Intra-class correlation coefficient (ICC) [38]: Poor < 0.50; Moderate = 0.50–0.75; Good = > 0.75–0.90; Excellent > 0.90

Results

Ten hospitals from across Ontario participated: two from the 47 Level 1 hospitals; six from the 41 Level 2 hospitals; and two from the eight Level 3 hospitals. A combination of both paper and electronic documentation systems and a variety of data entry processes were used by the sample hospitals. The total number of charts re-abstracted for this project was 927 linked mother/baby records (Fig. 2). We did not achieve the full target of 1000 charts because some of the requested patient charts were not available during the re-abstraction period.

Fig. 2.

Fig. 2

Flow diagram of charts included

A total of 29 data elements were re-abstracted from patient records to assess the degree of agreement with data already in the Registry. The overall results are summarized in Fig. 3 (percent agreements) and Table 1 (percent agreements, Cohen’s kappa or ICC). Of the 29 data elements (21 categorical and 8 continuous) re-abstracted, 22 (75.9%) showed >90% agreement, suggesting that these data elements may be used with confidence.

Fig. 3.

Fig. 3

Summary of results (percent agreement). Cohen’s kappa statistic (κ) - degrees of agreement after chance agreement has been excluded (Landis & Koch, 1977): + ≤ 0.60; ++ 0.61–0.80; +++ > 0.80. Intra-class correlation coefficient (ICC) (Portney & Watkins, 2000): * < 0.50; **0.50–0.75; *** > 0.75

Of those categorical data elements with >90% agreement, four had kappa values >0.80 indicating almost perfect agreement (beyond chance) (type of birth, whether there were indications for cesarean section, labour and birth complications, and fetal surveillance type). Seven categorical data elements had kappa values from 0.61–0.80 demonstrating substantial agreement (beyond chance) (labour type, mother resides with smoker at first prenatal visit, maternal health conditions, complications of pregnancy, diabetes in pregnancy, episiotomy, and indications for induction). There were four categorical data elements with high agreement (> 90%), but kappa values < 0.60 (suggesting agreement could have been due to chance), that warrant further investigation (hypertension during pregnancy, location newborn discharged/transferred to, maternal smoking at first prenatal visit, and pain relief for the newborn). Five of the 21 categorial data elements demonstrated < 85% agreement and need further investigation (intention to breastfeed, newborn feeding at discharge, Group B Streptococcus screening results, mother resides with a smoker at time of labour/admission, and maternal smoking at time of labour/admission).

Of the eight continuous data elements re-abstracted, six had agreement > 90% (number of fetuses, number of previous cesarean births, maternal pre-pregnancy weight, maternal height, maternal weight at end of pregnancy, and infant’s date of birth). Of those, four elements had ICC values > 0.50, demonstrating moderate to excellent agreement (beyond chance) (number of fetuses, maternal pre-pregnancy weight, maternal height, and number of previous cesarean births). Although there was high agreement (> 90%) for maternal weight at end of pregnancy, ICC values were < 0.50 (suggesting agreement may have been due to chance), therefore, this data element warrants further investigation as do the data elements, estimated date of birth and gestational age at birth (weeks and days), which were found to have < 90% agreement.

Discussion

In this data re-abstraction study we found moderate-to-high levels of agreement (beyond chance) between the data collected routinely in the Registry with data collected through this chart re-abstraction. Although neither of the datasets used during the audit can be declared as a gold standard, these results suggest that these core Registry data elements have high validity [39], as do the data elements used to define the key performance indicators in the Maternal Newborn Dashboard [5].

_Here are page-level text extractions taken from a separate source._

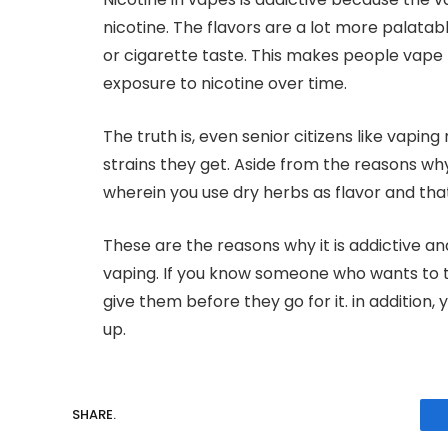
nicotine. The flavors are a lot more palatab
or cigarette taste. This makes people vap
exposure to nicotine over time.
The truth is, even senior citizens like vapi
strains they get. Aside from the reasons why 
wherein you use dry herbs as flavor and that
These are the reasons why it is addictive an
vaping. If you know someone who wants to tr
give them before they go for it. in addition,
up.
SHARE.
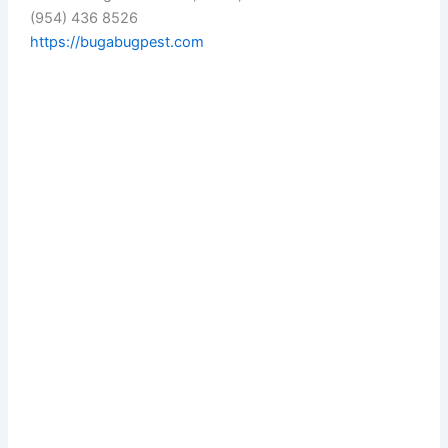
(954) 436 8526
https://bugabugpest.com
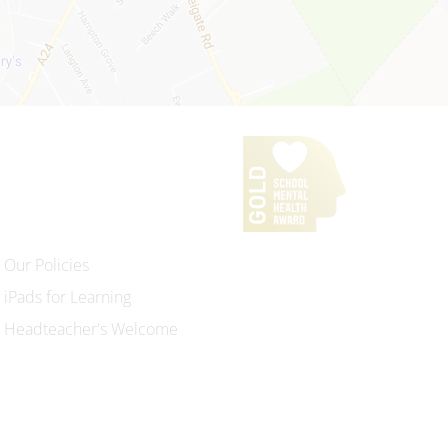
Our Policies
iPads for Learning
Headteacher's Welcome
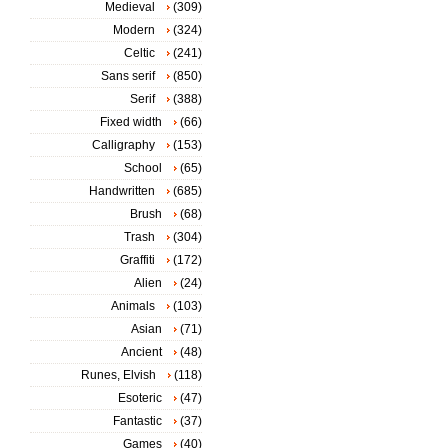
Medieval
(309)
Modern
(324)
Celtic
(241)
Sans serif
(850)
Serif
(388)
Fixed width
(66)
Calligraphy
(153)
School
(65)
Handwritten
(685)
Brush
(68)
Trash
(304)
Graffiti
(172)
Alien
(24)
Animals
(103)
Asian
(71)
Ancient
(48)
Runes, Elvish
(118)
Esoteric
(47)
Fantastic
(37)
Games
(40)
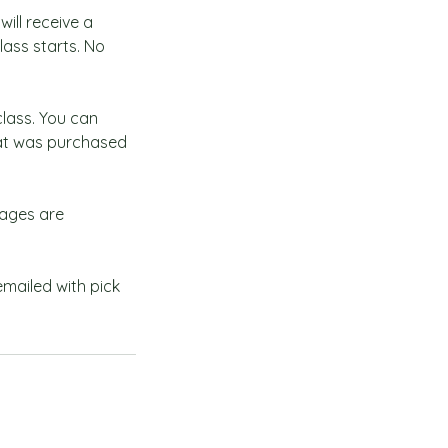
ill receive a
lass starts. No
class. You can
hat was purchased
rages are
 emailed with pick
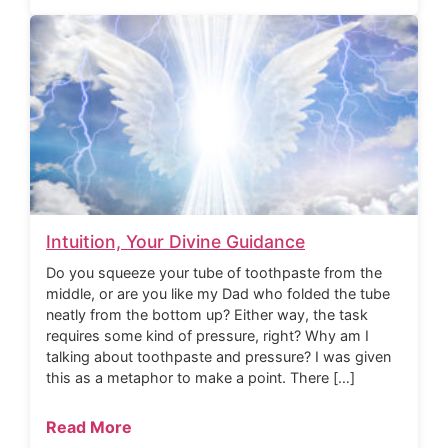
Intuition, Your Divine Guidance
Do you squeeze your tube of toothpaste from the
middle, or are you like my Dad who folded the tube
neatly from the bottom up? Either way, the task
requires some kind of pressure, right? Why am I
talking about toothpaste and pressure? I was given
this as a metaphor to make a point. There […]
Read More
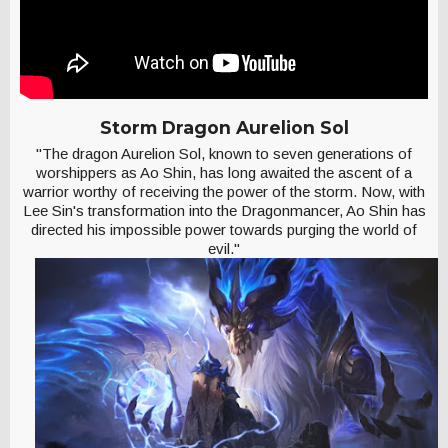
Storm Dragon Aurelion Sol
"The dragon Aurelion Sol, known to seven generations of
worshippers as Ao Shin, has long awaited the ascent of a
warrior worthy of receiving the power of the storm. Now, with
Lee Sin's transformation into the Dragonmancer, Ao Shin has
directed his impossible power towards purging the world of
evil."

Although reasons for non-agreement were not always apparent, we identified a number of potential contributing factors. These include: discretionary completion of data elements during original data entry (as opposed to a compulsory data element); lack of clarity of information available in the health record; and inaccurate or duplicate documentation in the health record. First, in reviewing the non-agreements and based on feedback from the auditors, it was evident that in some cases the auditor found and entered information from the patient record that the hospital data entry person did not enter. Despite the fact that the goal for both groups was to ensure complete and accurate data entry for each case, in reality, selection of ‘unknown’ during original data entry for some data elements contributed to the non-agreement. Although there are validation checks and missing data reports built into the Registy, along with an extensive monthly data verification process, and BORN Coordinator support for all user organizations, this suggests there is a need for additional initiatives to ensure incomplete records are minimized and that only essential, meaningful data are collected, which would reduce redundancy in this dataset.

The second issue related to the availability of information in the patient health record. If detailed information was not documented in the patient record to match the pick list choices in the Registry, data quality was affected. For example, in the case of infant pain relief during newborn screening or bilirubin screening, documentation was not always available to capture this practice in a standardized way creating discrepancies between what was entered in the Registry and what the auditor found in the chart. This example illustrates the critical importance of aligning documentation tools with data entry processes to enhance data quality.

The third issue related to inaccurate or duplicate documentation. Data entry is dependent on the accuracy of the information recorded in the patient record. Even though specific documents were used as the source of information for data entry, some information was difficult to find, or inconsistent, within the patient record, contributing to non-agreement. For example, with maternal weight at end of pregnancy, multiple entries of this data with differing values within the patient record may have contributed to non-agreement.

Ten of the data elements included in this re-abstraction study were also evaluated as part of a validation study of the historical perinatal database (i.e., the Niday Perinatal Database audit) [24] (Table 1- see d). We assessed agreement to be consistently above 90% for eight of these data elements in both audits. One of the data elements found to be less reliable during the Niday audit – maternal smoking at the time of labour/admission (agreement 78.9% - kappa, 0.51) [24] – was also identified in this audit as requiring further investigation (agreement 78.3% – kappa, 0.58). The data element episiotomy, which had 82.7% agreement (kappa, 0.47) in the Niday audit has improved in the new Registry database, with agreement of 91.4% (kappa, 0.67) in the current audit. Other data elements such as: labour type, type of birth, indications for cesarean section, number of fetuses, and previous cesarean births, which had very high agreement and kappa values in the Niday audit, remain valid.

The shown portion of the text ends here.